An unknown factor caused the pronounced seasonal variation of births among patients born from 1955 to 1959 and the lack of such variation among unaffected siblings. We have hypothesized that two infectious diseases, poliomyelitis and influenza, may have caused the prominent seasonal variation among patients born from 1955 to 1959
(8). Severe, widespread epidemics of poliomyelitis occurred in Finland in 1954 and 1956, and epidemics of influenza occurred in 1953, 1955, and 1957. We have previously observed an association between second trimester exposure to poliomyelitis epidemics and schizophrenia
(17), and the association between second trimester exposure to influenza epidemics and schizophrenia was first reported from Finland
(18). Furthermore, the effects of both poliovirus
(17) and influenza
(19) have been more significant when seasonal variation has not been controlled for, suggesting that both infections may account for some of the observed seasonal variation of births in schizophrenia.

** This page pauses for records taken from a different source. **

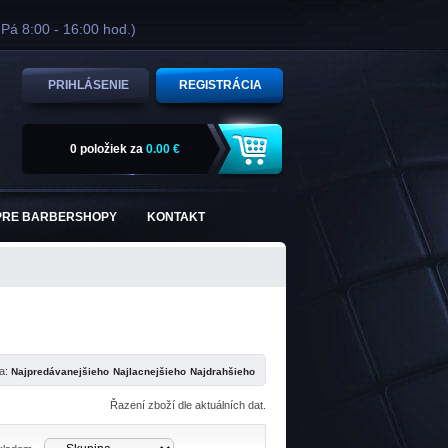
 Pá 8:00 - 16:00 hod.)
PRIHLÁSENIE
REGISTRÁCIA
0 položiek
za
0.00 €
PRE BARBERSHOPY
KONTAKT
ľa:
Řazení zboží dle aktuálních dat.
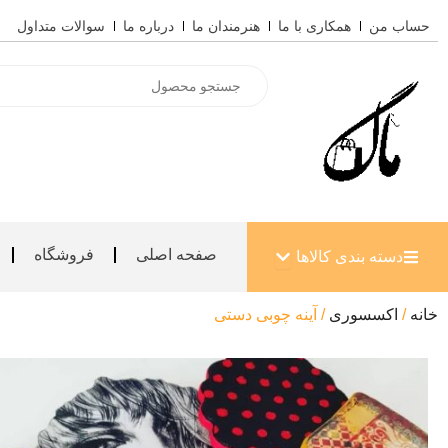
رش
حساب من
همکاری با ما
هنرمندان ما
درباره ما
سوالات متداول
ه
حتوا
Products
search
باز کردن دسته بندی کالاها
صفحه اصلی
فروشگاه
دسته بندی کالاها
خانه
/
اکسسوری
/ آینه چوبی دستی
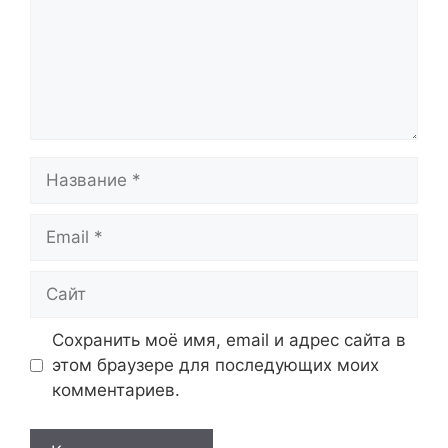
Название
Email
Сайт
Сохранить моё имя, email и адрес сайта в
этом браузере для последующих моих
комментариев.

We conclude that the seasonal variation among patients with schizophrenia seems to consist of two components. One component is stable from year to year and originates in characteristics of the parents—either from a slightly different conception pattern or from a higher risk of preterm deliveries. As a result, both patients and their siblings are slightly more likely to have been born during the winter and spring months than the general population. The other component is caused by environmental risk factors that are present irregularly, such as infectious epidemics. When they occur, they cause pronounced seasonal variation of births among patients but not among their siblings and thus are probably genuine risk factors for schizophrenia.